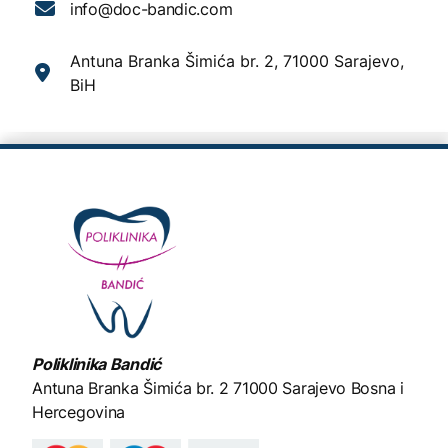
info@doc-bandic.com
Antuna Branka Šimića br. 2, 71000 Sarajevo,
BiH
Poliklinika Bandić
Antuna Branka Šimića br. 2
71000 Sarajevo Bosna i
Hercegovina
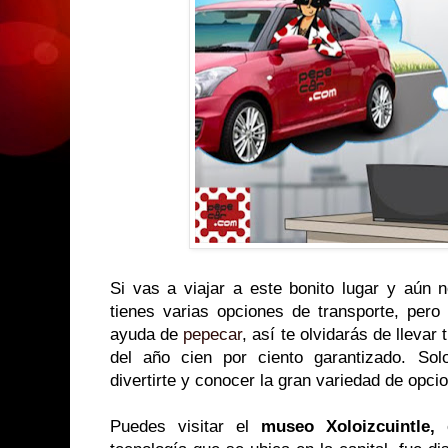
Si vas a viajar a este bonito lugar y aún
tienes varias opciones de transporte, pero
ayuda de
pepecar
, así te olvidarás de llevar
del año cien por ciento garantizado. Sol
divertirte y conocer la gran variedad de opci
Puedes visitar el
museo Xoloizcuintle,
e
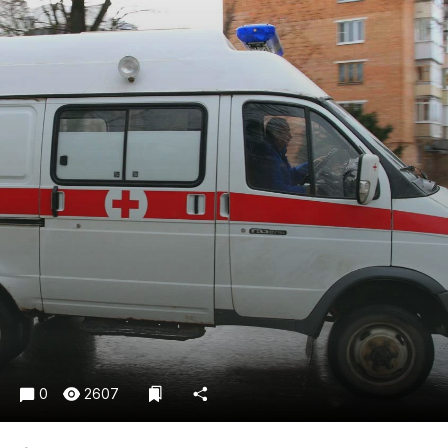
Криминал
Культура
Недвижимость и ЖКХ
Образование
Общество
Погода
Праздники
Происшествия
Спорт
Экономика и бизнес
ПРОЕКТЫ
Блоги
Издания
0
2607
Медиаперсона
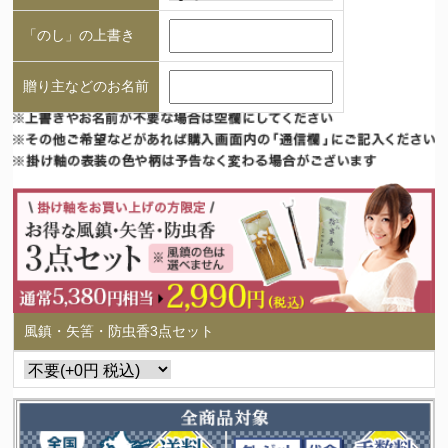
「のし」の上書き
贈り主などのお名前
風鎮・矢筈・防虫香3点セット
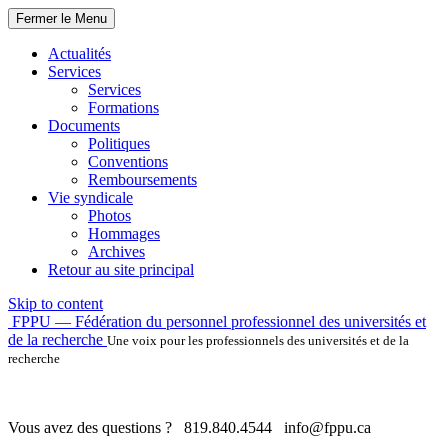
Fermer le Menu
Actualités
Services
Services
Formations
Documents
Politiques
Conventions
Remboursements
Vie syndicale
Photos
Hommages
Archives
Retour au site principal
Skip to content
FPPU — Fédération du personnel professionnel des universités et
de la recherche
Une voix pour les professionnels des universités et de la
recherche
Vous avez des questions ?
819.840.4544
info@fppu.ca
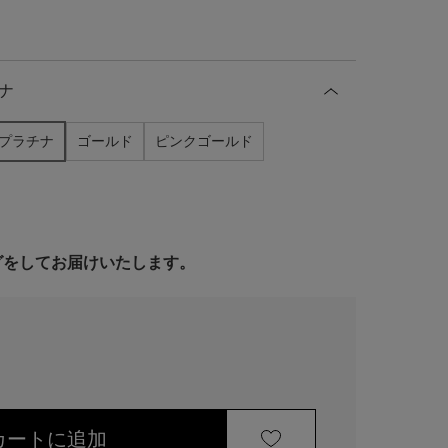
ナ
プラチナ
ゴールド
ピンクゴールド
ングをしてお届けいたします。
カートに追加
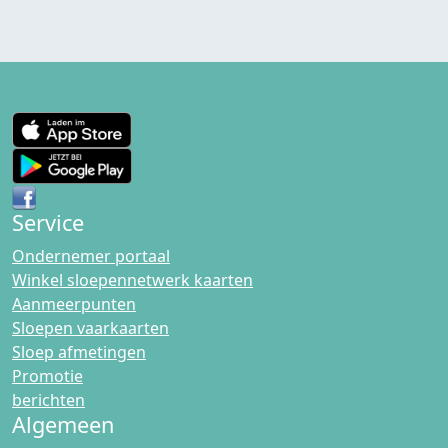
Service
Ondernemer portaal
Winkel sloepennetwerk kaarten
Aanmeerpunten
Sloepen vaarkaarten
Sloep afmetingen
Promotie
berichten
Algemeen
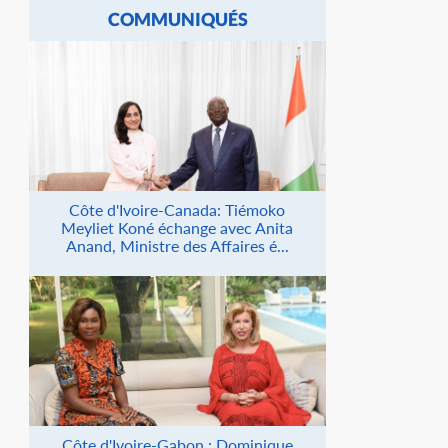
COMMUNIQUÉS
Côte d'Ivoire-Canada: Tiémoko
Meyliet Koné échange avec Anita
Anand, Ministre des Affaires é...
Côte d'Ivoire-Gabon : Dominique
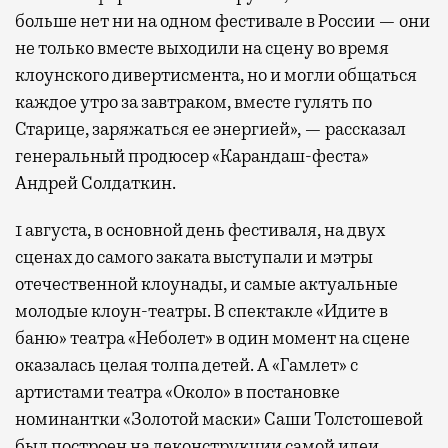
больше нет ни на одном фестивале в России — они
не только вместе выходили на сцену во время
клоунского дивертисмента, но и могли общаться
каждое утро за завтраком, вместе гулять по
Старице, заряжаться ее энергией», — рассказал
генеральный продюсер «Карандаш-феста»
Андрей Солдаткин.
1 августа, в основной день фестиваля, на двух
сценах до самого заката выступали и мэтры
отечественной клоунады, и самые актуальные
молодые клоун-театры. В спектакле «Идите в
баню» театра «Неболет» в один момент на сцене
оказалась целая толпа детей. А «Гамлет» с
артистами театра «Около» в постановке
номинантки «Золотой маски» Саши Толстошевой
был построен на деконструкции самой идеи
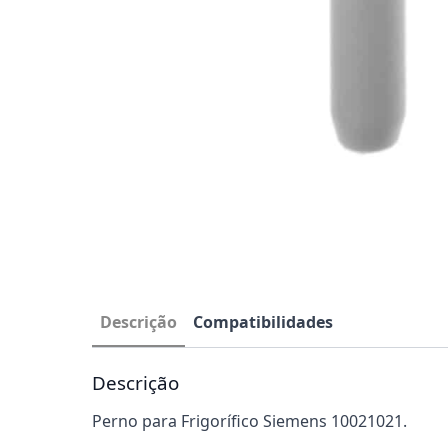
Descrição
Compatibilidades
Descrição
Perno para Frigorífico Siemens 10021021.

----

◆ WHAT IS REQUIRED ◆
The string "Šimića" appears on some lines of the data above; report how many such lines there are, as a bare number.

◆ SOLUTION ◆
2